Few of the treatments Cohen describes pass this scientific threshold. One theory about miscarriage holds that some women’s immune systems go haywire and reject chromosomally normal fetuses because they detect the father’s genes as a foreign intruder. Some doctors offer as treatment lymphocyte immune therapy, which involves injecting the pregnant mother with the father’s white blood cells to somehow tame her immune system. Early studies seemed promising. The well-known doctor Alan Beer, whose satisfied patients include his own daughter, continues to swear by the therapy. But according to Cohen, in randomized, controlled studies lymphocyte immune therapy hasn’t held up. Nor, so far, has progesterone—prescribed for a condition called luteal-phase deficiency, or letrazole, an estrogen-blocking drug that’s supposed to help women with polycystic ovarian syndrome. Cerclage, which involves sewing up the cervixes (literally, with a needle and thread) of women with a history of early labor, is sometimes done when there’s no evidence to suggest it will be effective. One of the problems of miscarriage treatment is that good studies are generally hard to come by—there’s not much funding, and pregnant women often aren’t eager to be the subject of research.

So, what’s a conscientious obstetrician or midwife to do when faced with a patient who can get pregnant but who can’t stay that way? Often nothing, in terms of simple medical intervention. (One exception to the rule is a proven treatment for women with antiphospholipid syndrome, who can increase their chances of carrying a baby to term with aspirin and the complex sugar heparin.) But if doctors and clinicians can’t rush to write prescriptions, that doesn’t mean they have nothing to offer their patients. In researching his book, Cohen learned of a dozen clinics around the world that specialize in caring for women who repeatedly miscarry. What seems to help many of their patients most is restraint, patience, and compassion. As Mary Stephenson at the University of Chicago Hospitals tells Cohen, “It’s OK to want to phone a nurse every day.”

And perhaps paradoxically, such non-clinical attentiveness has shown better results than any other treatment Cohen describes. One study in Norway of women who had miscarried at least three times (and some had miscarried as many as 13) found that 86 percent of those who received weekly medical exams and psychological support during a post-miscarriage pregnancy carried to term, as compared to 33 percent who did not. A separate New Zealand study replicated those results. Which may mean that, at least as a medical matter, hand-holding is the best intervention going for serial miscarriers. 

The numbers of patients in the two studies is small, and Cohen expresses discomfort with a treatment that sounds, well, mushy—it goes by the cloying name of “tender loving care.” But his wife, herself a miscarriage veteran, identifies strongly with the researchers’ conclusion that the clinics succeed by confronting their patients’ despondence, fatalism, and panic. One of the specialists Cohen shadows, Danny Schust at Brigham and Women’s Hospital in Boston, doesn’t even diagnose a specific problem in a third of his patients. That’s OK: Until the science advances, a lot of women will settle for a knowledgeable hand to hold.

Those hands aren’t always easy to find. Miscarriage isn’t a specialty that pays well—with no big-ticket procedure to offer, the exams and counseling add up to a lot of time spent without much remuneration. The clinics that specialize in pregnancy loss often accept only patients who have miscarried at least three times.
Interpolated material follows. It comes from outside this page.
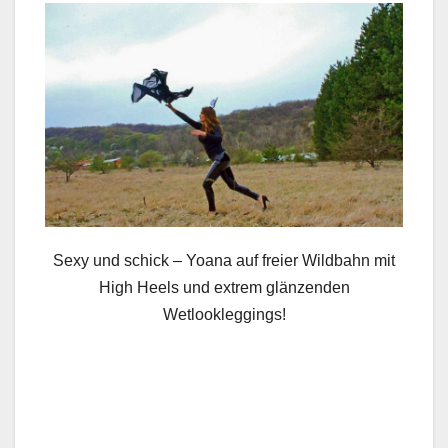
Sexy und schick – Yoana auf freier Wildbahn mit
High Heels und extrem glänzenden
Wetlookleggings!
.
In policy terms, that’s a sensible choice, given the numbers that show most women muddling through to a full-term pregnancy on their own. But for the minority who must wait for help as they try and fail again and again, each loss is its own measure of suffering.
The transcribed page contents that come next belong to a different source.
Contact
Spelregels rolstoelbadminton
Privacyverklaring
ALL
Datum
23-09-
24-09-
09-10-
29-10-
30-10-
Much about the science of miscarriage is still unknown. Cohen’s book makes the case that the most useful advances will be better tests for those conditions associated with miscarriages—so that would-be parents and their doctors can know what they’re dealing with. The majority of miscarriages shouldn’t be prevented, and miscarriage specialists don’t need their own version of a big-gun treatment like IVF. They need to know more about how to tinker with care around the edges of nature.